Highlights 2017 Audited


Strong market demand for our Bioscience technologies continued in 2017, notably the cell biology, transfection, bio-therapeutic media and endotoxin product portfolios.

The reporting year saw the launch of five new products:

  • Idiopathic pulmonary fibrosis (IPF) lung fibroblasts – to support research for treatment of IPF, a rare non-neoplastic pulmonary disease affecting approximately 5 million people worldwide. This release further expanded our airway disease portfolio, which also incorporates cells from asthma, chronic obstructive pulmonary disease (COPD) and cystic fibrosis donors, supporting some of the most important areas in respiratory research.
  • Irradiated mouse-embryonic fibroblasts (iMEF) – an inactivated form of MEF cells that can be used to support some stem-cell cultures.
  • CytoSMART™ 2 System, an upgrade of Lonza’s popular system for affordable live-cell imaging and cell-culture monitoring.
  • A new release of MODA-EM™ (Version 3.3) – quality-control tools for environmental monitoring or cleanrooms to facilitate compliance with data integrity requirements, while delivering better analytics and reporting.
  • Silensomes™ HLM – pooled human liver microsomes (HLM) for in-vitro cytochrome P450 (CYP) phenotyping. HLMs are used to support qualitative and quantitative CYP phenotyping methods requested by regulatory agencies for drug metabolism and drug-drug interactions.

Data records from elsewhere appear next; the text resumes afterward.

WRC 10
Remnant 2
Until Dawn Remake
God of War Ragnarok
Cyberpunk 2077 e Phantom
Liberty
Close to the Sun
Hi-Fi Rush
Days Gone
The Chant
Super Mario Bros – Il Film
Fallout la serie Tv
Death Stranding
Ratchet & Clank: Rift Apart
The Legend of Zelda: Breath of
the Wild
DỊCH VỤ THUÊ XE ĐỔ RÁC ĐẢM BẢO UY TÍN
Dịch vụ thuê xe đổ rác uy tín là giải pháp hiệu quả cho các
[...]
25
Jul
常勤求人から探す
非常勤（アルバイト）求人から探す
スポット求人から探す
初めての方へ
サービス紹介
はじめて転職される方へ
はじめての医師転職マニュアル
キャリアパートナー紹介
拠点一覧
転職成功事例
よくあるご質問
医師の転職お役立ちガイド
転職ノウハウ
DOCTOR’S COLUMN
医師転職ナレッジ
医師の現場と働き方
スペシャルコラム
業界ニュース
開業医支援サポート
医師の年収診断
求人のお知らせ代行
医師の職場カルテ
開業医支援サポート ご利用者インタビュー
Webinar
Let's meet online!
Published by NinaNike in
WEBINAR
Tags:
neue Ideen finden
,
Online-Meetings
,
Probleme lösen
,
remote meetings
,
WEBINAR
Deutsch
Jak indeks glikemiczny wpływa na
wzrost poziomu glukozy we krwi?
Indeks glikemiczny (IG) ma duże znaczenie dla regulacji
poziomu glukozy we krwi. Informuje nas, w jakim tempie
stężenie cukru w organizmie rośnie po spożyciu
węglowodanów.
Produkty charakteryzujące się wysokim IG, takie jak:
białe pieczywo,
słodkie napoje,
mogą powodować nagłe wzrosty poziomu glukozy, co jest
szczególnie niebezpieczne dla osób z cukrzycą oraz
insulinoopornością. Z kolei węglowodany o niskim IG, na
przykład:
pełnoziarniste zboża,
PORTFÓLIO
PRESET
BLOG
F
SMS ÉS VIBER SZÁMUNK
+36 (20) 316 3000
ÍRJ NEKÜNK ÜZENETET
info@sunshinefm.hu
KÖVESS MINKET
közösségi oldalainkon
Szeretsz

In May Lonza acquired HansaBioMed Life Sciences, based in Tallinn (EE) and invested in Exosomics Siena, an Italian start-up. These investments reinforced our platform for developing next-generation research and therapeutic and diagnostic applications based on exosomes.

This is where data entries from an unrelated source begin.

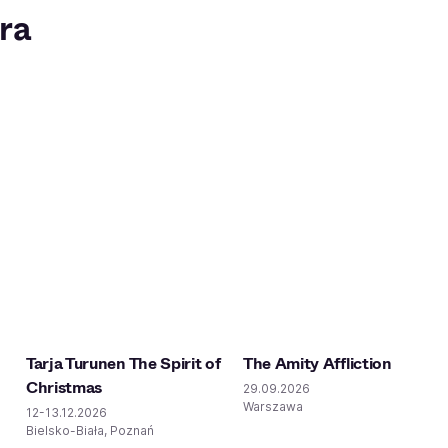
ra
Tarja Turunen The Spirit of
The Amity Affliction
Christmas
29.09.2026
Warszawa
12-13.12.2026
Bielsko-Biała, Poznań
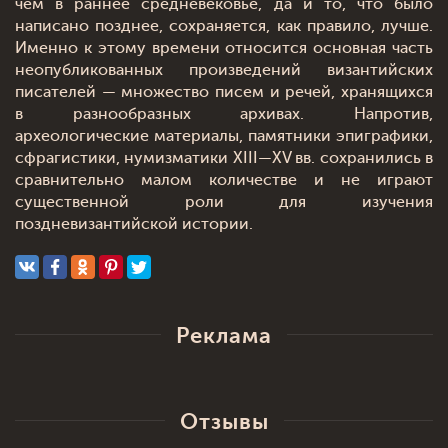
чем в раннее средневековье, да и то, что было
написано позднее, сохраняется, как правило, лучше.
Именно к этому времени относится основная часть
неопубликованных произведений византийских
писателей — множество писем и речей, хранящихся
в разнообразных архивах. Напротив,
археологические материалы, памятники эпиграфики,
сфрагистики, нумизматики XIII—XV вв. сохранились в
сравнительно малом количестве и не играют
существенной роли для изучения
поздневизантийской истории.
Реклама
Отзывы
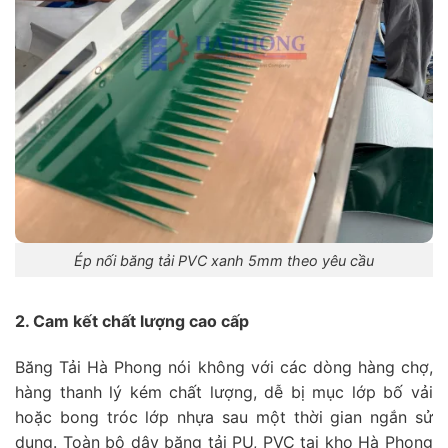
Ép nối băng tải PVC xanh 5mm theo yêu cầu
2. Cam kết chất lượng cao cấp
Băng Tải Hà Phong nói không với các dòng hàng chợ,
hàng thanh lý kém chất lượng, dễ bị mục lớp bố vải
hoặc bong tróc lớp nhựa sau một thời gian ngắn sử
dụng. Toàn bộ dây băng tải PU, PVC tại kho Hà Phong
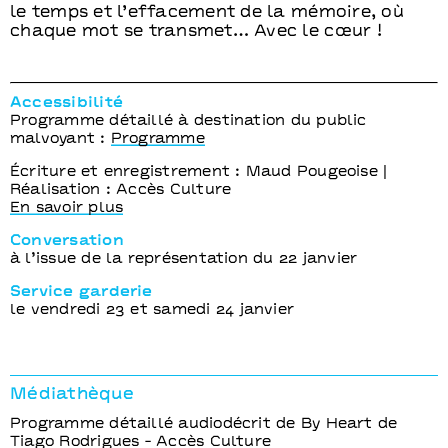
le temps et l’effacement de la mémoire, où
chaque mot se transmet… Avec le cœur !
Accessibilité
Programme détaillé à destination du public
malvoyant :
Programme
Écriture et enregistrement : Maud Pougeoise |
Réalisation : Accès Culture
En savoir plus
Conversation
à l’issue de la représentation du 22 janvier
Service garderie
le vendredi 23 et samedi 24 janvier
Médiathèque
Programme détaillé audiodécrit de By Heart de
Tiago Rodrigues - Accès Culture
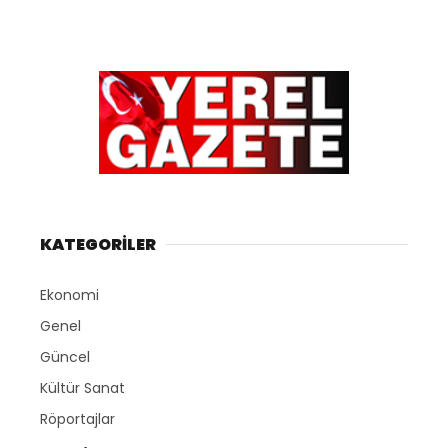
KATEGORİLER
Ekonomi
Genel
Güncel
Kültür Sanat
Röportajlar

Bioscience Solutions experienced ongoing positive market demand in 2017; but remediation efforts related to the production of certain biotherapeutic liquid media products manufactured in one particular area of our Walkersville, MD (USA), site that is used to produce <20 L containers negatively affected the performance. We are addressing the issues affecting the Walkersville site with a comprehensive approach and continue to focus on our commitments to the FDA made in connection with the FDA warning letter Lonza Walkersville received in April 2017. As of November 2017 and on a rolling basis, we have begun to resume manufacturing in the area where it was previously suspended. First products were released in January 2018; other products have become gradually available as well. Production of research-use-only (RUO) and certain for-further-manufacturing (FFM) media products in other manufacturing lines in Walkersville and other global sites have been ongoing.